A very few days after Poe reached New York his "Balloon Hoax" appeared in the New York Sun, and like others of his stories was taken as a fact in the United States, England and France. Stories, reviews and criticisms followed in quick succession in Graham's, Godey's, The Columbian Magazine, The Evening Mirror, The Southern Literary Messenger, and The Democratic Review. A position on the staff of The Evening Mirror being offered by its editor, N. P. Willis, was accepted by Poe and filled with the same industry and devotion to the interests of his employers as had characterized all his previous engagements.
The association between Poe and Willis was always harmonious, of it Willis wrote, "In our harassing days of daily editorship Poe for a long time was our assistant . . . . we loved the man for the entireness of fidelity with which he served us. When he left us we POE MONUMENT IN WESTMINSTER CHURCHYARD
were very reluctant to part with him. . . . With the prospect of taking the lead in another periodical, he, at last, voluntarily gave up his employment with us."[9]
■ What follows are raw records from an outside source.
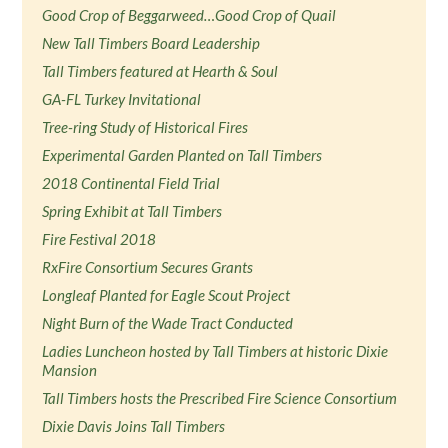
Good Crop of Beggarweed…Good Crop of Quail
New Tall Timbers Board Leadership
Tall Timbers featured at Hearth & Soul
GA-FL Turkey Invitational
Tree-ring Study of Historical Fires
Experimental Garden Planted on Tall Timbers
2018 Continental Field Trial
Spring Exhibit at Tall Timbers
Fire Festival 2018
RxFire Consortium Secures Grants
Longleaf Planted for Eagle Scout Project
Night Burn of the Wade Tract Conducted
Ladies Luncheon hosted by Tall Timbers at historic Dixie
Mansion
Tall Timbers hosts the Prescribed Fire Science Consortium
Dixie Davis Joins Tall Timbers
It was The Evening Mirror that gave the public the great literary excitement of the day by the publication of "The Raven" on January 19th, 1845. It was copied by permission from the advanced sheets of The American Whig Review and heralded by Willis as "the most effective single example of fugitive poetry ever published in this country; and unsurpassed in English poetry for subtle conception, masterly ingenuity of versification, and consistant sustaining of imaginative lift." "The Raven" appeared again in the February number of The Review, in The Broadway Journal, and The Southern Literary Messenger; variants in each version. Numerous accounts exist as to the place and time of its composition, but for the most probable one reference must be made to Dr. Harrison's "Virginia Edition" of "Edgar Allan Poe," where General James R. O'Beirne is quoted as follows: "Edgar Allan Poe spent the summers of 1843 and 1844 at the homestead of my father-in-law. I have frequently heard the story from my wife's lips, who was about ten years old when she became acquainted with the great poet. In those days, more than half a century ago, Patrick Brennan (Mrs. O'Beirne's father) owned a farm of 216 acres extending from a point about 200 feet west of Central Park to the Hudson river. It was a picturesque spot, and the neighboring territory was considered a sort of summer resort whither a number of persons migrated in hot weather."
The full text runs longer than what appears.